A research team from University of Oklahoma, Mayo Clinic, Mount Sinai, and University of Missouri have shown that gold nanoparticles can help stop the growth of pancreatic tumors in mice models.
Pancreatic ductal adenocarcinomas don’t respond well to chemo or radiation therapy, and the altered tumor microenvironment created by pancreatic cancer cells (PCCs) and pancreatic stellate cells (PSCs) is thought to be a big reason why this cancer is so difficult to get under control. Being able to interfere with the chemical communication between the PCCs and PSCs may go a long way toward changing the prognosis for pancreatic cancer patients.

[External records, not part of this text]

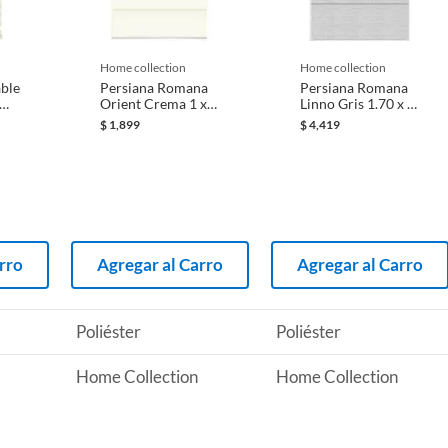
 producto.
AR TRAPO HUMEDO;QUITAR POLVO PLUMERO
home collection
home collection
able
Persiana Romana
Persiana Romana
ema
Orient Crema 1 x
Linno Gris 1.70 x 2
1.6 M
M
$
1,899
$
4,419
rro
Agregar al Carro
Agregar al Carro
Poliéster
Poliéster
Home Collection
Home Collection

The research team showed that gold nanoparticles, when introduced into the pancreatic tumor environment, modify the cell secretome of PCCs and PSCs. Specifically, reporting in journal ACS Nano, the investigators state that gold nanoparticles “impair secretions of major hub node proteins in both cell types and transform activated PSCs toward a lipid-rich quiescent phenotype.”
Inactivating many of the PSCs led to significantly reduced tumor growth in laboratory mice thanks to a radically changed tumor microenvironment.
While these results are quite promising, considerable further study still has to be done before these gold nanoparticles are used to fight pancreatic cancer in humans.
From the study abstract:
By utilizing a kinase dead mutant of IRE1-α, we demonstrate that AuNPs alter the cellular secretome through the ER-stress-regulated IRE1-dependent decay pathway (RIDD) and identify endostatin and matrix metalloproteinase 9 as putative RIDD targets. Thus, AuNPs could potentially be utilized as a tool to effectively interrogate bidirectional communications in the tumor microenvironment, reprogram it, and inhibit tumor growth by its therapeutic function.